Work order. Show each line in the listing below that contains the word "couleurs".

Material provided.
-------

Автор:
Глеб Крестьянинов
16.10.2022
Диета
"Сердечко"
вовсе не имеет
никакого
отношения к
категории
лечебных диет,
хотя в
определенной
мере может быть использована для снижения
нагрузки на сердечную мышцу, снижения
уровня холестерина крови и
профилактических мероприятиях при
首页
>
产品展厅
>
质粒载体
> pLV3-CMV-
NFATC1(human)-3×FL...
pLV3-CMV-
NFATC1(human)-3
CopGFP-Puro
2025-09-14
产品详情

-------

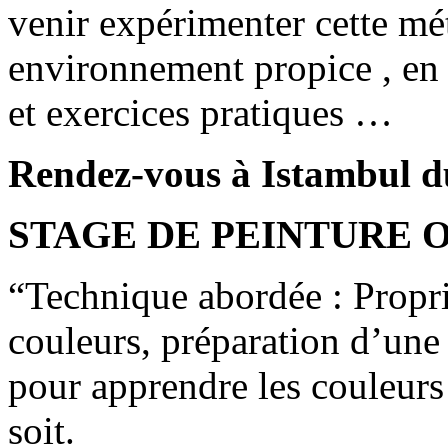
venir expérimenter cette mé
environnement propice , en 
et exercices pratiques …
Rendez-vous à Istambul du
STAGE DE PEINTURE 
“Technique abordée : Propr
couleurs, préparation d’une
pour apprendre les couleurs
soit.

-------

Expected answer.
couleurs, préparation d’une
pour apprendre les couleurs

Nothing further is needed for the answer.